* **Data records**

%%

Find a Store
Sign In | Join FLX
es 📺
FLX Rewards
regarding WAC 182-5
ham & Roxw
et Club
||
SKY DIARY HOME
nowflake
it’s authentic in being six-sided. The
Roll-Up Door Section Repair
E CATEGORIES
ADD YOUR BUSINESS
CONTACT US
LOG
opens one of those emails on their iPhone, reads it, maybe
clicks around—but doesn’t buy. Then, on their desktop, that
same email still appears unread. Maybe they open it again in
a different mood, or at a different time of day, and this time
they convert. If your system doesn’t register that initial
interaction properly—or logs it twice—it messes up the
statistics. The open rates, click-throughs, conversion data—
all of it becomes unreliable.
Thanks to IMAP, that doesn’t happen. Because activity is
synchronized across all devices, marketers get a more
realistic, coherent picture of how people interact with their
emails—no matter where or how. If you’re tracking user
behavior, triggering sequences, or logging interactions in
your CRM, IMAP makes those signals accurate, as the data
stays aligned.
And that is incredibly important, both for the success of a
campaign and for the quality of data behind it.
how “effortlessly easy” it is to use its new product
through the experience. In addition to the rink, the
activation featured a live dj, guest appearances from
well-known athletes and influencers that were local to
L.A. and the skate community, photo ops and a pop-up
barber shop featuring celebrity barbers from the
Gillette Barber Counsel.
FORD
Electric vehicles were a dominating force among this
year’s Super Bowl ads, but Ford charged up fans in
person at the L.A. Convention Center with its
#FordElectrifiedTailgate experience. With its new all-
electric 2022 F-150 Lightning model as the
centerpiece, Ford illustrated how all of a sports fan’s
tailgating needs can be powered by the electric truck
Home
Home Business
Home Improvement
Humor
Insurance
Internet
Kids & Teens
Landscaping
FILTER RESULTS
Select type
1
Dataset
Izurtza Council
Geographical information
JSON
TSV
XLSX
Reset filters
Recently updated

%%

* **About this task**
Could you copy out all of the records above exactly?

* **Written reply**
Find a Store
Sign In | Join FLX
es 📺
FLX Rewards
regarding WAC 182-5
ham & Roxw
et Club
||
SKY DIARY HOME
nowflake
it’s authentic in being six-sided. The
Roll-Up Door Section Repair
E CATEGORIES
ADD YOUR BUSINESS
CONTACT US
LOG
opens one of those emails on their iPhone, reads it, maybe
clicks around—but doesn’t buy. Then, on their desktop, that
same email still appears unread. Maybe they open it again in
a different mood, or at a different time of day, and this time
they convert. If your system doesn’t register that initial
interaction properly—or logs it twice—it messes up the
statistics. The open rates, click-throughs, conversion data—
all of it becomes unreliable.
Thanks to IMAP, that doesn’t happen. Because activity is
synchronized across all devices, marketers get a more
realistic, coherent picture of how people interact with their
emails—no matter where or how. If you’re tracking user
behavior, triggering sequences, or logging interactions in
your CRM, IMAP makes those signals accurate, as the data
stays aligned.
And that is incredibly important, both for the success of a
campaign and for the quality of data behind it.
how “effortlessly easy” it is to use its new product
through the experience. In addition to the rink, the
activation featured a live dj, guest appearances from
well-known athletes and influencers that were local to
L.A. and the skate community, photo ops and a pop-up
barber shop featuring celebrity barbers from the
Gillette Barber Counsel.
FORD
Electric vehicles were a dominating force among this
year’s Super Bowl ads, but Ford charged up fans in
person at the L.A. Convention Center with its
#FordElectrifiedTailgate experience. With its new all-
electric 2022 F-150 Lightning model as the
centerpiece, Ford illustrated how all of a sports fan’s
tailgating needs can be powered by the electric truck
Home
Home Business
Home Improvement
Humor
Insurance
Internet
Kids & Teens
Landscaping
FILTER RESULTS
Select type
1
Dataset
Izurtza Council
Geographical information
JSON
TSV
XLSX
Reset filters
Recently updated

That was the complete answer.